Le directeur annonça la fin de la conférence, les étudiants se dirigèrent vers la sortie de l’amphi, tandis que Judith arrivait à contresens. Philippine songea à prendre la fuite, tenta de se débarrasser d’une étudiante qui souhaitait des précisions, mais son patron s’en mêla.
– Judith, je suis désolée que tu le prennes comme ça.
– Accorde-moi un quart d’heure. Je n’essayerai plus de te convaincre de l’innocence d’Hadrien. J’ai réfléchi. Je veux qu’on parle, simplement.
Les traits tirés, elle avait maigri, et oublié de prendre soin d’elle. Son ton mondain s’était évaporé. Elle n’était plus qu’une femme au désespoir qui découvrait la dureté de la vie, et Philippine n’oubliait pas qu’elle lui avait offert une oreille attentive au moment de son divorce. Après tout, Judith était la seule femme de la famille depuis que Caroline avait appareillé pour le grand Nulle Part.
– Bon, où veux-tu aller ?
– Ça n’a pas d’importance.
Elles retrouvèrent la rue chauffée à blanc, s’attablèrent dans un café près du métro Port-Royal. La jeune femme attendit que sa tante abrège ses remerciements, en vienne aux faits.
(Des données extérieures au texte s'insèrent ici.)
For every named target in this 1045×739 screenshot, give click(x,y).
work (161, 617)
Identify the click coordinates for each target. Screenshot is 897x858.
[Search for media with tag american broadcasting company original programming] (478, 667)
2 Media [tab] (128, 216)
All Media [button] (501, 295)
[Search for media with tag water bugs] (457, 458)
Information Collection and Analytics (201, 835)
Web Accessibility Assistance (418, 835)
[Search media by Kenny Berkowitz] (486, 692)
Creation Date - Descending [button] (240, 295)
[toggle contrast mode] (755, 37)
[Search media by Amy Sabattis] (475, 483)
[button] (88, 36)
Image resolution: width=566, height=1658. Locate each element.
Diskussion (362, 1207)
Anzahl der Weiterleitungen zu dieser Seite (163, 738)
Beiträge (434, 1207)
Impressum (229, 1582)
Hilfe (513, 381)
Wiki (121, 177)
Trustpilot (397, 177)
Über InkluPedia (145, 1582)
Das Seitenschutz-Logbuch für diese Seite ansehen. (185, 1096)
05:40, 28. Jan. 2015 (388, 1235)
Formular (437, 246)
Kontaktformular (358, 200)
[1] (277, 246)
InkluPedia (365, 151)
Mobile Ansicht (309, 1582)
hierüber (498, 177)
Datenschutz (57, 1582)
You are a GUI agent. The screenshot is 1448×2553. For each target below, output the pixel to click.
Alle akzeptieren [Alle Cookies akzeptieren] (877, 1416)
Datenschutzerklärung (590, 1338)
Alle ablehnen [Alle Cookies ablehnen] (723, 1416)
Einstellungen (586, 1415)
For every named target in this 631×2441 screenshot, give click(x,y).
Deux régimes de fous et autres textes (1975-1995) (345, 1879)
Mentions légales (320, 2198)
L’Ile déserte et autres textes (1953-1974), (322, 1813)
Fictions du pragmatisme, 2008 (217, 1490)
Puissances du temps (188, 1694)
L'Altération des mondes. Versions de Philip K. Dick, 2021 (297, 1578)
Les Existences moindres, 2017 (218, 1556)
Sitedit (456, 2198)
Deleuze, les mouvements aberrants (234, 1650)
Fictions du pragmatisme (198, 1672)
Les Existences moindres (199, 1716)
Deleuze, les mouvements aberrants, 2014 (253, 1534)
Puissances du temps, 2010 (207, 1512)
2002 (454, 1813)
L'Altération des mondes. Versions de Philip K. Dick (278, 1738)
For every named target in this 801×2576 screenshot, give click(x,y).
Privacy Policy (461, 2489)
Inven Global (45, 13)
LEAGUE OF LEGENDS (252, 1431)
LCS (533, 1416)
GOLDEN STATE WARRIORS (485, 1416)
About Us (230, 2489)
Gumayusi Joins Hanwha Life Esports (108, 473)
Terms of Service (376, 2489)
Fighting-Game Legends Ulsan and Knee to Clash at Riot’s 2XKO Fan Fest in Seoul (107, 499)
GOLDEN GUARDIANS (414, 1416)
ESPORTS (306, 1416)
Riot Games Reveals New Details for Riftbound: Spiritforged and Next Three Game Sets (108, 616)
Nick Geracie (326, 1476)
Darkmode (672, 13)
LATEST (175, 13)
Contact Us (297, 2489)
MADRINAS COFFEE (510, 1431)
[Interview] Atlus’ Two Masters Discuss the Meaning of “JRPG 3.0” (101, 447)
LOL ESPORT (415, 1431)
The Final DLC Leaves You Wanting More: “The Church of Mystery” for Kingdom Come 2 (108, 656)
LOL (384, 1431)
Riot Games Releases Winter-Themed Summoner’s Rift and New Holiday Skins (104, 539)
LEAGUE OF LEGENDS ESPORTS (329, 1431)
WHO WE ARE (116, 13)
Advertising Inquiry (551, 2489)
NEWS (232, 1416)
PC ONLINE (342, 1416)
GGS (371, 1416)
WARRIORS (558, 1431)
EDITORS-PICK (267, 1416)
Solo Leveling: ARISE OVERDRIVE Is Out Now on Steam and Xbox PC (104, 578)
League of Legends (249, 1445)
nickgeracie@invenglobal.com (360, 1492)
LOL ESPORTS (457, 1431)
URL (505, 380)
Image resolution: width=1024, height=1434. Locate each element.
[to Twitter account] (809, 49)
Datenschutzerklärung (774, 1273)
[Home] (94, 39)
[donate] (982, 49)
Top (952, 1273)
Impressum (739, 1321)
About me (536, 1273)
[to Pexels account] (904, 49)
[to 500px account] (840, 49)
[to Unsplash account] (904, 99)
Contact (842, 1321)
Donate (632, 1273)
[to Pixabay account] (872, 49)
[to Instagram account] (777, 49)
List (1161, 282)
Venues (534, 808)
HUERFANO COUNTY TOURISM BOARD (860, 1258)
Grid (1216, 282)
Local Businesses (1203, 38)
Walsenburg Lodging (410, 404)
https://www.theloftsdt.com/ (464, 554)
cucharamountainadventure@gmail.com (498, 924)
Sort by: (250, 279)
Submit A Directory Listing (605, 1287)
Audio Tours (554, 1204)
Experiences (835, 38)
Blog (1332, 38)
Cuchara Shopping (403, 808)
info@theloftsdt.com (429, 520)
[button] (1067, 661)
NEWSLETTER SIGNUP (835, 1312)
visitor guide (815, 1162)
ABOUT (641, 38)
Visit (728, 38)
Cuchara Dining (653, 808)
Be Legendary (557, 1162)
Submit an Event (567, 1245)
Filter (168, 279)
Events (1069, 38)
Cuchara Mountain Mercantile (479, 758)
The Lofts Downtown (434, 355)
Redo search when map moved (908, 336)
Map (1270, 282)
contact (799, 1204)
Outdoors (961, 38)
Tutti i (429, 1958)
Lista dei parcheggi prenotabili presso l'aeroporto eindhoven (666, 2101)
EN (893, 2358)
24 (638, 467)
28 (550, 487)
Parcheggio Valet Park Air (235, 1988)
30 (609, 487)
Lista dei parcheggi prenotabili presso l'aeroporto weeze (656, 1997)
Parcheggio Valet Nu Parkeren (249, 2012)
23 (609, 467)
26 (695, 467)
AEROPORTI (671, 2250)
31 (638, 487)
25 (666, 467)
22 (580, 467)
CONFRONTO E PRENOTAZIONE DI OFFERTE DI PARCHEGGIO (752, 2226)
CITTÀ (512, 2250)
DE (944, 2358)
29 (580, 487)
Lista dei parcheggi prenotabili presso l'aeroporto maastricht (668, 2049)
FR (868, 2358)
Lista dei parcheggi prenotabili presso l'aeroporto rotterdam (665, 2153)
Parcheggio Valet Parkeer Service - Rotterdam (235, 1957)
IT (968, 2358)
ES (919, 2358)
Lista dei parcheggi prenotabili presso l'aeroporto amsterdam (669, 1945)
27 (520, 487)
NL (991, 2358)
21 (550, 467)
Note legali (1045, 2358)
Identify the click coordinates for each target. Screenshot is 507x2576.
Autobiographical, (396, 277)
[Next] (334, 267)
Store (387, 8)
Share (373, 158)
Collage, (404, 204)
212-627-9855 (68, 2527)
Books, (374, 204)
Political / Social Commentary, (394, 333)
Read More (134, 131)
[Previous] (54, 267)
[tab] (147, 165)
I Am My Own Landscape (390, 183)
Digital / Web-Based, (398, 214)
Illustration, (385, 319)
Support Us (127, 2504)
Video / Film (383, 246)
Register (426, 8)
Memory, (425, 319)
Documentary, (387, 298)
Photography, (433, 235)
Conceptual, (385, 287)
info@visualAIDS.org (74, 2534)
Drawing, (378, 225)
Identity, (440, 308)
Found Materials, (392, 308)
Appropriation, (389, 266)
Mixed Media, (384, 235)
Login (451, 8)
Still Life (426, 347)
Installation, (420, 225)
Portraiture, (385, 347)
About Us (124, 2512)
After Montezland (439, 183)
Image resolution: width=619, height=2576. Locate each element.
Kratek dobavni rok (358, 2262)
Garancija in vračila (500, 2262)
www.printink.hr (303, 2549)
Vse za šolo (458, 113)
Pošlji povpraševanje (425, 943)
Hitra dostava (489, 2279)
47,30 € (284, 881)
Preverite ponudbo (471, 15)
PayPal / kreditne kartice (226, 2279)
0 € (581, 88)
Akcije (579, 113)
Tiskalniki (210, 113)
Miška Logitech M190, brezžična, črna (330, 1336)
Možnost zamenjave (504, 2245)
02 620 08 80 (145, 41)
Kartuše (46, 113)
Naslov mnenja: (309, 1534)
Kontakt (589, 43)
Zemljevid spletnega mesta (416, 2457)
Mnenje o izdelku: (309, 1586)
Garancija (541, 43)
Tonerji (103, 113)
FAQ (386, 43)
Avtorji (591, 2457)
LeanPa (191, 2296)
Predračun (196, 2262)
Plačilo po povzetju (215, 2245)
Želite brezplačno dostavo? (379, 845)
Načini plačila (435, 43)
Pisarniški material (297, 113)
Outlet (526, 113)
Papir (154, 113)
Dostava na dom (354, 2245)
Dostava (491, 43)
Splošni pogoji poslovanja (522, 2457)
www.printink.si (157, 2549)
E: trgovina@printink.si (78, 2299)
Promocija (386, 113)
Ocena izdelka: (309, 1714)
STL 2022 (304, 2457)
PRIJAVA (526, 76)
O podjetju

– J’ai passé des heures à réfléchir, Philippine, et à me souvenir. Hadrien avait bien plus de liens avec Georges de Sabernat qu’il ne le prétend. Et Sabernat bien plus d’ascendant sur lui qu’il ne le croyait.
– L’actuel directeur général de Genetrix ?
– Oui, Hadrien a peut-être vendu le virus de ton père aux narcotrafiquants, mais je suis sûre qu’il n’a jamais voulu la mort de ta mère. Je pense que c’est Sabernat qui a pris les mauvaises décisions. Ils avaient des discussions interminables au téléphone. Et Sabernat l’a accompagné à plusieurs reprises en Russie.
– La police n’a pas besoin du témoignage d’Hadrien pour s’intéresser à Sabernat.
– Il n’y a pas que Sabernat. Il y a plus.
– Qu’est-ce que tu racontes ?
– Cette histoire ne s’arrête pas en 1984, Philippine. Elle continue encore aujourd’hui.
– Raconte.
– Pas ici, pas maintenant. Je veux d’abord que tu me promettes une chose.
– Le juge ne me laissera jamais rencontrer Hadrien. Il le coupe du monde pour obtenir ses aveux. Il faut que quelqu’un le voie pour le convaincre de parler.
– Tu racontes n’importe quoi.
– Écoute-moi. Tu peux demander son aide à Clémenti. Il a de l’influence sur le juge.
– Où veux-tu en venir ?
– Va voir Hadrien à la prison. Convaincs-le de lâcher les gens qu’il protège.
– Tu es complètement folle !
– Hadrien croit qu’il peut s’en tirer en se taisant. Mais ils l’auront à l’usure, et il avouera n’importe quoi…
Philippine se leva sans un mot et quitta le café. Sa tante courut derrière elle.
– Attends, je t’en supplie !
– C’est dingue, Judith ! Tu me demandes d’aller convaincre le type qui a tué mes parents de sauver sa peau !
– Je ne supporte pas l’idée de le perdre ! Pendant vingt-quatre ans, Jean-Pascal et lui t’ont caché les circonstances de la mort de tes parents. Le jury sera à fond pour toi. Si Hadrien passe aux assises, il est foutu… mais je suis sûre qu’il n’a tué personne…
Les mots se bloquèrent dans sa gorge. Elle chercha l’air, chancela. Philippine la rattrapa au vol. La température était caniculaire, les vapeurs du macadam surchauffé troublaient la vision. Elle raccompagna sa tante – qui avait préféré se passer des services de son chauffeur – jusqu’au parking de Cochin. Judith fouilla son sac à la recherche des clés de sa Mini Cooper. Elle n’y arrivait plus. Philippine les trouva pour elle.
– C’est ton dernier mot ?
– Judith, je ne te veux pas de mal. Tu le sais bien.
– Je suis au-dessus de ça, tu sais. Hadrien, c’est ma vie.
Peut-être, mais il couchait avec ma mère alors que vous étiez déjà fiancés, pensa Philippine. Sa tante s’y reprit à deux fois avant de réussir à ouvrir sa portière. Elle s’installa derrière le volant. Et fondit en larmes. Philippine jugea qu’elle risquait une syncope, un accident. Décidément, sa vie de famille s’apparentait à un chemin de croix avec double ration de clous. Elle poussa Judith et prit sa place sur le siège conducteur.
– Je te dépose chez Édouard.
– Si tu veux. Ça m’est égal.
Elle mit le contact, regarda dans le rétroviseur, et fit une marche arrière.
La charge explosa.
La Morris Cooper se disloqua dans un brasier orange et blanc.